I remember that the teacher told us that after a personality test said she was an extrovert, she was surprised. She had always thought of herself as an introvert. But then, she realized how much talking to others helped her frame her own thoughts, so she accepted her new-found status as an extrovert.

7. Avoid crossword puzzles

Many of us, when we think of brain fitness, think of crossword puzzles. And it’s true–crossword puzzles do improve our fluency, yet studies show they are not enough by themselves.

Are they fun? Yes. Do they sharpen your brain? Not really.

Of course, if you are doing this for fun, then by all means go ahead. If you are doing it for brain fitness, then you might want to choose another activity

8. Eat right – and make sure dark chocolate is included

Foods like fish, fruits, and vegetables help your brain perform optimally. Yet, you might not know that dark chocolate gives your brain a good boost as well.
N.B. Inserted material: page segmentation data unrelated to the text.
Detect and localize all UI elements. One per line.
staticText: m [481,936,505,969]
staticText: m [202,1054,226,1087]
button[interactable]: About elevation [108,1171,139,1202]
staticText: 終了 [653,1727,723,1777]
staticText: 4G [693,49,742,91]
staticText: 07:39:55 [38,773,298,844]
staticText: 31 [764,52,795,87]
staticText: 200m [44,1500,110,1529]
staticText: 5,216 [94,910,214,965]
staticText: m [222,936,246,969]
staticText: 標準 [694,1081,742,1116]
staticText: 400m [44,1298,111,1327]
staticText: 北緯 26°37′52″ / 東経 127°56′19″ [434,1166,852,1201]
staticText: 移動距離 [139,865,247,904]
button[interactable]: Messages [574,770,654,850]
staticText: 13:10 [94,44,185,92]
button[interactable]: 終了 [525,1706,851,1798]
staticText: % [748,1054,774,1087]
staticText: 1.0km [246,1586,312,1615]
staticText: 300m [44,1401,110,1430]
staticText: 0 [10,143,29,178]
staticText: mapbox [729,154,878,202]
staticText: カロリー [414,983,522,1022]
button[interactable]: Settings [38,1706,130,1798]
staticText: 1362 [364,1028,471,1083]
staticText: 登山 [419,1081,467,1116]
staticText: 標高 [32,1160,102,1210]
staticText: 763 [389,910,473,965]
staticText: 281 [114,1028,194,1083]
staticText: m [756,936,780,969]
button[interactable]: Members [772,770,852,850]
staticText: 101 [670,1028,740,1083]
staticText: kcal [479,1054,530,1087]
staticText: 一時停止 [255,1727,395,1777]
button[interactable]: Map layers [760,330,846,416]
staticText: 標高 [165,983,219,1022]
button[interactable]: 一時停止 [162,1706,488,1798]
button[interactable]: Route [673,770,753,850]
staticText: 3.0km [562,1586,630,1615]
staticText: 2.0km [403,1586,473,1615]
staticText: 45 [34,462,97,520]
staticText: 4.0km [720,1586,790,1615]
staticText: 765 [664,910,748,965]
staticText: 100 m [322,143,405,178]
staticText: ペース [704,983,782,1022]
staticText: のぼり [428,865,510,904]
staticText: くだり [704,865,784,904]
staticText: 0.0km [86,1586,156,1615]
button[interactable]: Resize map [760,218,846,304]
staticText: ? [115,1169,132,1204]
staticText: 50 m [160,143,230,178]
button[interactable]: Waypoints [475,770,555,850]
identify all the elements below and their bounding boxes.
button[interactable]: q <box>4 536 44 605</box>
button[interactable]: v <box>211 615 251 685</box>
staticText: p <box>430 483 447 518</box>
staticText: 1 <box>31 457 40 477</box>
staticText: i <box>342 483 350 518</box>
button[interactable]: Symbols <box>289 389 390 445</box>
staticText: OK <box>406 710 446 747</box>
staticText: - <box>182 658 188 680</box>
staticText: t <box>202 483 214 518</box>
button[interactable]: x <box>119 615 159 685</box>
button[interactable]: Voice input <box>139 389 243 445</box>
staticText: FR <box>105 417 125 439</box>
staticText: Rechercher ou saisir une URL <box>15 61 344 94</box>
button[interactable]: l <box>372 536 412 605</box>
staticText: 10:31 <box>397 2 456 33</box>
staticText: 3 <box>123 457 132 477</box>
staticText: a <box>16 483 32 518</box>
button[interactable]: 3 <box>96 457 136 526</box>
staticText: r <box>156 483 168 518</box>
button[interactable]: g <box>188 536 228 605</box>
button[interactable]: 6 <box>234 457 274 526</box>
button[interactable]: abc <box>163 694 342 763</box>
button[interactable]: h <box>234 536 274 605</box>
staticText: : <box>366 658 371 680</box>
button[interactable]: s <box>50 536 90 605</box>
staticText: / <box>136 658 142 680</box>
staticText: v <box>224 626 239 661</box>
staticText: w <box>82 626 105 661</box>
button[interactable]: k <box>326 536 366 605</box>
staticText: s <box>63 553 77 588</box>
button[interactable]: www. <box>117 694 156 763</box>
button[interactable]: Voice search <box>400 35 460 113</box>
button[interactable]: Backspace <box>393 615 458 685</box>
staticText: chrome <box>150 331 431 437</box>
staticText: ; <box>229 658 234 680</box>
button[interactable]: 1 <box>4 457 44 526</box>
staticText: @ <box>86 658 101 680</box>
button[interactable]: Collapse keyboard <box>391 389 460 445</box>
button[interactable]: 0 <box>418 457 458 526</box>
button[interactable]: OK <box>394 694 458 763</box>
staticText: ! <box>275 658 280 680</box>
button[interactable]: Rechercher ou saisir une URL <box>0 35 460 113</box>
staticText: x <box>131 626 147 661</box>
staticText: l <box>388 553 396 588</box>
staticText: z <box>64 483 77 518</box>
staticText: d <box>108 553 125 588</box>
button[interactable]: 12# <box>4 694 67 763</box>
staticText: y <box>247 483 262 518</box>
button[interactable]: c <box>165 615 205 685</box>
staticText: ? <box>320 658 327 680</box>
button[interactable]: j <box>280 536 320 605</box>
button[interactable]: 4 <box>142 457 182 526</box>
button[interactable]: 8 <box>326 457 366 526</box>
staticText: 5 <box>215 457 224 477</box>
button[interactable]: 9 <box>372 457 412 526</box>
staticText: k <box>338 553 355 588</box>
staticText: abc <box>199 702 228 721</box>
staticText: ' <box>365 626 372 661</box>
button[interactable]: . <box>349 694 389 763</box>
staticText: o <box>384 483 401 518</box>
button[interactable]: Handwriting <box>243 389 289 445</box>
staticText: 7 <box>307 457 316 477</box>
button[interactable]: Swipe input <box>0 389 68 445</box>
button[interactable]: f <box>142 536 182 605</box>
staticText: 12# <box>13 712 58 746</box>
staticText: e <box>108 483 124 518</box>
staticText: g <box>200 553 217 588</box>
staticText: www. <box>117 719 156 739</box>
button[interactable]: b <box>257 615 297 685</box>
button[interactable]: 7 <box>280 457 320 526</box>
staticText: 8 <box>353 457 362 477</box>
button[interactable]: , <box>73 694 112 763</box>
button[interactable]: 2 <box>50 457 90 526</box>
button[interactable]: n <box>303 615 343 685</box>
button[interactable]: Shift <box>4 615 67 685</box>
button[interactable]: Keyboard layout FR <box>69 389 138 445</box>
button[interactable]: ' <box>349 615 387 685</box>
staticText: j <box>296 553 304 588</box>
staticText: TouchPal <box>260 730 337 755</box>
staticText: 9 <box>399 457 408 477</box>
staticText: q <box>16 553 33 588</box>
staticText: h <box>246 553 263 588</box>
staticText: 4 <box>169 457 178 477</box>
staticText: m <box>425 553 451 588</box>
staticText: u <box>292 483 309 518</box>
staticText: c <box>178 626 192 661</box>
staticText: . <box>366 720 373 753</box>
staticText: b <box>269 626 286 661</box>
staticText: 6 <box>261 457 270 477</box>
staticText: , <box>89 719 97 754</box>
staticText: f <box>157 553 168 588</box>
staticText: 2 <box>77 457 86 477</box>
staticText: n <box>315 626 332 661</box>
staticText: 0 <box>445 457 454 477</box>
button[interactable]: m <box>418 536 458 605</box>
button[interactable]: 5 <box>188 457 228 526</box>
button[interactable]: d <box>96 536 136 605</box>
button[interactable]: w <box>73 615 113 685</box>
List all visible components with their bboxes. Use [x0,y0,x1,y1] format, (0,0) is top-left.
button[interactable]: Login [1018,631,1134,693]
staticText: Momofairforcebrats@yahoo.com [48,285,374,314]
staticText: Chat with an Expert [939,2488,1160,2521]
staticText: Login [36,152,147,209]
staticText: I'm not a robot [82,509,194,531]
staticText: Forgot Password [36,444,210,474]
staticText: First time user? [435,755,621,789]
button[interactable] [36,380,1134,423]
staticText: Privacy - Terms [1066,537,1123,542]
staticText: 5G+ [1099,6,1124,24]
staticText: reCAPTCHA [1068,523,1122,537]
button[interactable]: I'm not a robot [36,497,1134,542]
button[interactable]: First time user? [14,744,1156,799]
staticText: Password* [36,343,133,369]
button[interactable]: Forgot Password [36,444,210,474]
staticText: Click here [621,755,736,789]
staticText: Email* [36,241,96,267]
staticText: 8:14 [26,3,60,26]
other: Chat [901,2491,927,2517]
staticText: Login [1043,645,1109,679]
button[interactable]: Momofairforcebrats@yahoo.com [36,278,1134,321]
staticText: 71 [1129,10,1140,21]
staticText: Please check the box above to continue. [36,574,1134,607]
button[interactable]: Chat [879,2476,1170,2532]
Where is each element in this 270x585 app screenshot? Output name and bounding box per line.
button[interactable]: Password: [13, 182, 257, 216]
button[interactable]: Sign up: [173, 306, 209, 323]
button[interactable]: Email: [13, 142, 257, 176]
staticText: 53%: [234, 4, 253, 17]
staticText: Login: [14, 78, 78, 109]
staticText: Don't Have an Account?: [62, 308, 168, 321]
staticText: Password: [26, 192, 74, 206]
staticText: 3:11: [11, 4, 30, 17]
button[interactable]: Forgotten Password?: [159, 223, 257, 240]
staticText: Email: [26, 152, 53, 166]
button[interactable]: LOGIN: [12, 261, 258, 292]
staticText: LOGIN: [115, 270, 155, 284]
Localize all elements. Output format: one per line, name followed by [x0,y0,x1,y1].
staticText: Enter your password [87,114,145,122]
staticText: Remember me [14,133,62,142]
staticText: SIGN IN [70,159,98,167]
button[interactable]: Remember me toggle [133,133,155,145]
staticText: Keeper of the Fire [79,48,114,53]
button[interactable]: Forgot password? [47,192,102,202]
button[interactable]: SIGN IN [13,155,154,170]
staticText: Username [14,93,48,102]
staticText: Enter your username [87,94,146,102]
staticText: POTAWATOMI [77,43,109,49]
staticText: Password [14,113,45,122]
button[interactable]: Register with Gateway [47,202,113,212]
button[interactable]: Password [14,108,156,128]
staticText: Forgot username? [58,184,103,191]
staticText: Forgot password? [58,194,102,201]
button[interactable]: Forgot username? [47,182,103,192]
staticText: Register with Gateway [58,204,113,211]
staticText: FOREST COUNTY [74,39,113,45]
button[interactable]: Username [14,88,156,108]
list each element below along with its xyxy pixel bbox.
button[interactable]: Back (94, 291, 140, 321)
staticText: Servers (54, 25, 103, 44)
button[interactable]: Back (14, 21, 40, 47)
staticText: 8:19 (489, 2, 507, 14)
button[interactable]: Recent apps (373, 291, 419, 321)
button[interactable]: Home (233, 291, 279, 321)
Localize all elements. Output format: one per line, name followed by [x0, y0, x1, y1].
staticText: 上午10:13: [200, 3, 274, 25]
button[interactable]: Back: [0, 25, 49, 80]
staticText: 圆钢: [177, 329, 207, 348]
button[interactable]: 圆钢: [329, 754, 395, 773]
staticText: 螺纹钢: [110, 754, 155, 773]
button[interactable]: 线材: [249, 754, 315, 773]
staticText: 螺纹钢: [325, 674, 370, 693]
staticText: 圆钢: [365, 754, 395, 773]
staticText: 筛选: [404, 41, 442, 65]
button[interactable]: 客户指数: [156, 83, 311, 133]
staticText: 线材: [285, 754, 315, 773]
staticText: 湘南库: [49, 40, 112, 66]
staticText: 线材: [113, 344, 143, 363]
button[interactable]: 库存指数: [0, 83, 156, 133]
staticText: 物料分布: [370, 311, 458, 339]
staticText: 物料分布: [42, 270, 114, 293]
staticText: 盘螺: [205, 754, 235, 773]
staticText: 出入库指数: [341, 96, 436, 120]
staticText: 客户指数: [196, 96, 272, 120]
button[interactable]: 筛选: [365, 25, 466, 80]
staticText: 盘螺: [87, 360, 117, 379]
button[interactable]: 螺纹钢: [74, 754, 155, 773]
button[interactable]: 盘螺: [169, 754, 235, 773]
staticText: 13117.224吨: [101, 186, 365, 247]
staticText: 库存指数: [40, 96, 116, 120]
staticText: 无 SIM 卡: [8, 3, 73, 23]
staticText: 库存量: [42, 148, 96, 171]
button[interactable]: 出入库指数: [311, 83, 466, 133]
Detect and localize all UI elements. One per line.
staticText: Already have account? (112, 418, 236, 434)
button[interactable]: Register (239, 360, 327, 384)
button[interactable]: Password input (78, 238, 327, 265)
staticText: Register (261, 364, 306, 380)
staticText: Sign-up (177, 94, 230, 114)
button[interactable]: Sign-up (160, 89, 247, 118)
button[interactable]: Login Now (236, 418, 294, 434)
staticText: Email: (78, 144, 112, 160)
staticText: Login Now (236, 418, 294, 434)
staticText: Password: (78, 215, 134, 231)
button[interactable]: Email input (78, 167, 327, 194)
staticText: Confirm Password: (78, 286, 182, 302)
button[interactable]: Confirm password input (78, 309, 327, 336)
When you eat chocolate, your brain produces dopamine. And dopamine helps you learn faster and remember better. Not to mention, chocolate contains flavonols, antioxidants, which also improve your brain functions.

So next time you have something difficult to do, make sure you grab a bite or two of dark chocolate!

The bottom line

Now that you know how to train your brain, it’s actually time to start doing.

Don’t just consume this content and then go on with your life as if nothing has changed. Put this knowledge into action and become smarter than ever!